NYU Roundtable on Carried Interest Tax
Percy is the world's foremost authority on the proper tax treatment of carried interest. He believes that carried interest should be taxed the same as the gains or income from which it is derived. Click here for all of his carried interest posts.
Once again, Professor Victor Fleischer, who I have challenged to a debate on the proper tax treatment of carried interest, has convinced the organizers of a carried interest tax discussion not to invite me to participate. NYU School of Law's Tax Law Review and Law Review didn't invite me to its roundtable discussion "Does Atlas Shrug? Taxing the Rich and the Carried Interest Debate," which was held yesterday afternoon.
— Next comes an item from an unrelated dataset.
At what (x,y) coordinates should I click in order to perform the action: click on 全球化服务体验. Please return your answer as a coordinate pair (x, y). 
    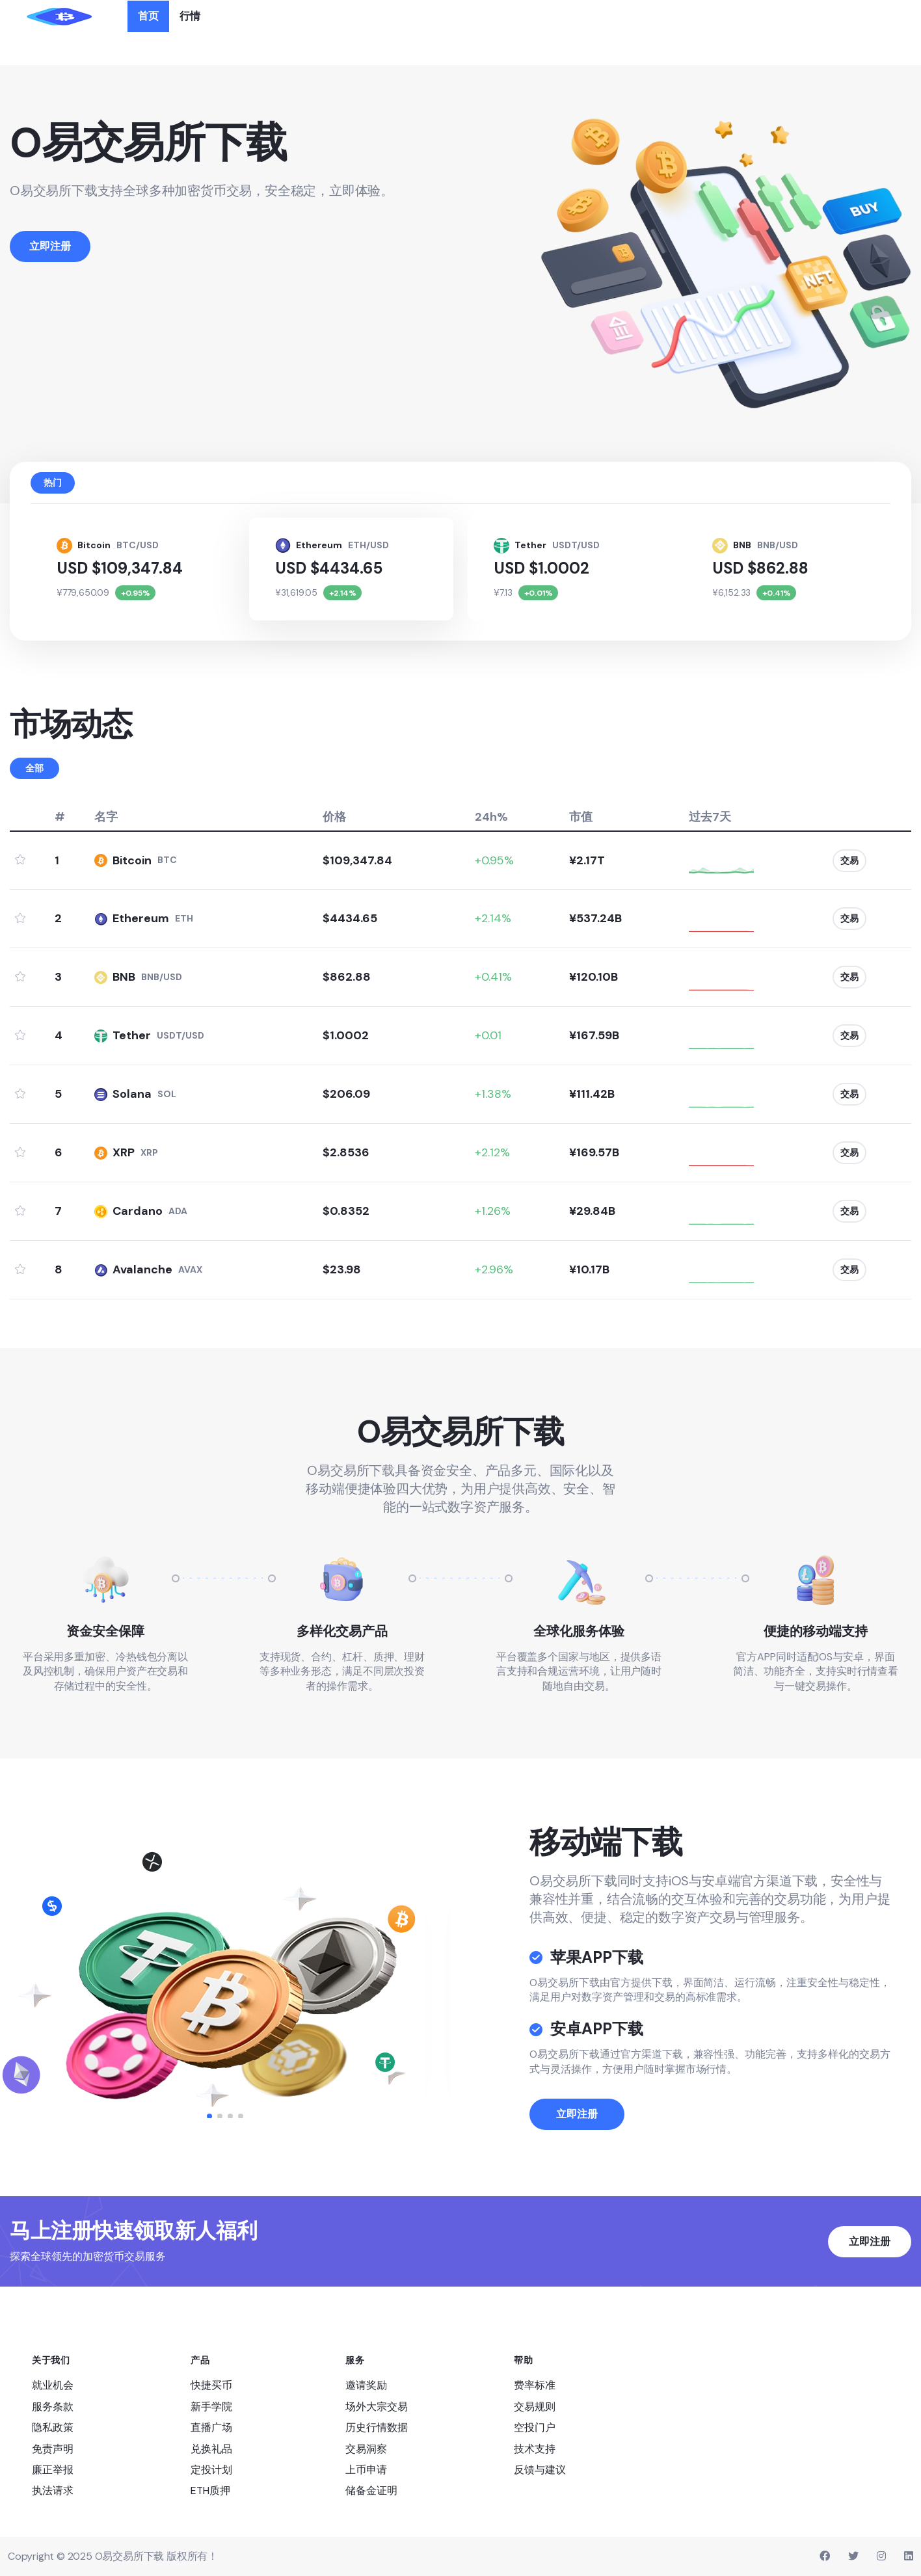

NYU law professor, Daniel Shaviro, provides a helpful report. As usual, the only person in attendance making any sense is a non-academic:
[Jon] Talisman[, partner, Capitol Tax Partners and former assistant secretary of the treasury for tax policy] gave the example: A and B both put cash in a partnership that develops shopping centers. Case 1, they participate equally, doing lots of work, and get a 50% return each, which unambiguously gets CG [capital gains] treatment under current law. Why should this change because A does a bit more work than B and thus gets 60-40. For that matter, why is A here different than if he did his own thing completely, blending a lot of labor income in developing the shopping centers with his own cash, and getting CG treatment for the whole thing. So what's the deal with disproportion being fatal to the CG result?Exactly! What's the deal?!? I used almost precisely this example months ago. The deal is this: people want to impose a penalty on the sweat equity on alternative asset managers, but NO OTHER HUMAN BEINGS.